Deputy Chairman of the Planning Commission Montek Singh Ahluwalia has stressed the need for affordable sections of the urban population to shoulder the burden of subsiding water and energy for the poor, instead of passing the responsibility on to the government.

Delivering the Prof. A. Abraham Centenary Celebration Lecture organised by the Jawaharlal Nehru Tropical Botanic Garden and Research Institute (JNTBGRI) here on Monday, he said only 40 per cent of the operation and maintenance costs of urban water supply schemes were covered by the current usage charges. Pointing out that the cost of sewage treatment was not factored into the usage charges, he said, “To make it financially viable, it will be necessary to create an environment where people in cities who have access to better facilities are willing to pay to cover these costs”.

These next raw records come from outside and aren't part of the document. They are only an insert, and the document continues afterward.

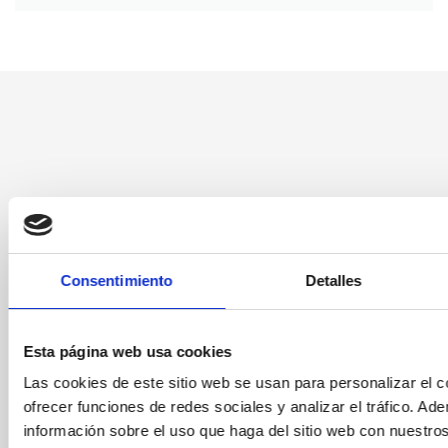
Consentimiento
Detalles
¿Cómo podemos ayudarte?
Esta página web usa cookies
Ponte en contacto con nosotras para resolver
Las cookies de este sitio web se usan para personalizar el c
cualquier duda o comentarnos lo que quieras de
ofrecer funciones de redes sociales y analizar el tráfico. 
nuestros servicios
información sobre el uso que haga del sitio web con nuestro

By applying the ‘polluter pays’ principle to the whole of the urban population, it would be possible to insulate the poor from user charges, Dr. Ahluwalia said. “There is no reason to subsidise people who use water to clean their dogs or wash cars. The affordable sections should pay more to cover the costs of operating and maintaining water systems.”

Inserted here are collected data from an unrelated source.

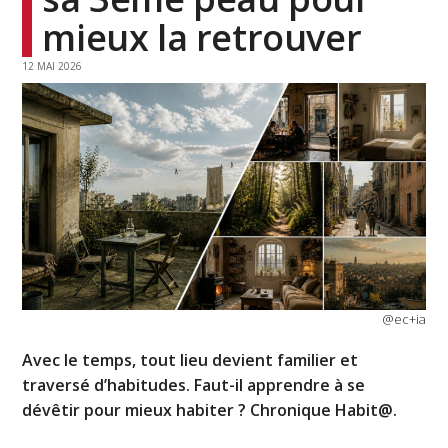
mieux la retrouver
12 MAI 2026
@ec+ia
Avec le temps, tout lieu devient familier et
traversé d’habitudes. Faut-il apprendre à se
dévêtir pour mieux habiter ? Chronique Habit@.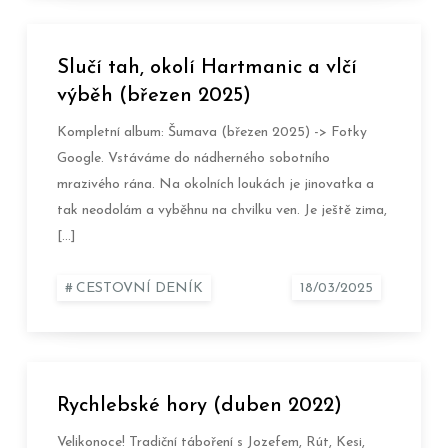
Slučí tah, okolí Hartmanic a vlčí
výběh (březen 2025)
Kompletní album: Šumava (březen 2025) -> Fotky
Google. Vstáváme do nádherného sobotního
mrazivého rána. Na okolních loukách je jinovatka a
tak neodolám a vyběhnu na chvilku ven. Je ještě zima,
[…]
CESTOVNÍ DENÍK
Rychlebské hory (duben 2022)
Velikonoce! Tradiční táboření s Jozefem, Rút, Kesi,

Later, talking to reporters, Dr. Ahluwalia mooted a cross-subsidised system to ensure cheap energy for the lower income groups. “The burden of subsidy that we give to those who cannot afford it should be put onto those who can, so that the budget does not have to bear it.”

Under-pricing energy

He said the under-pricing of conventional energy sources such as diesel and LPG had triggered the demand to subsidise renewable energy. “This expansion of subsidies is not feasible. We need to find ways of encouraging renewable energy without a net increase in subsidies.”


In his lecture, Dr. Ahluwalia stressed the need to mainstream sustainability into the development agenda of the country. “Programmes for sustainable development should not be viewed as add-ons. We must rethink our existing programmes and identify ways for development to take place while taking care of the environment.” The 12 Plan, he said, had included sustainability as a critical dimension to ensure faster, more inclusive growth.

He called for proactive approach balancing economic growth and protection of environment. He said biodiversity conservation had become crucial especially at a time when climate change was threatening to affect food supply.

India, he said, had the lowest level of urbanisation.

“Fifty per cent of the 380 million people who live in urban areas lack basic urban services. With the urban population slated to touch 600 million by 2030, it will be a humungous task to ensure sustainability.”

Answering questions from the audience, Dr.Ahluwalia called for better collaboration between the scientific establishment and the corporate world to build on indigenous capabilities and find commercial applications for science. He stressed the need to identify problem-specific projects for funding.

Vice chairman of the Kerala State Planning Board K.M. Chandrasekhar, Director, JNTBGRI P.G. Latha and former director P. Pushpangadan were present.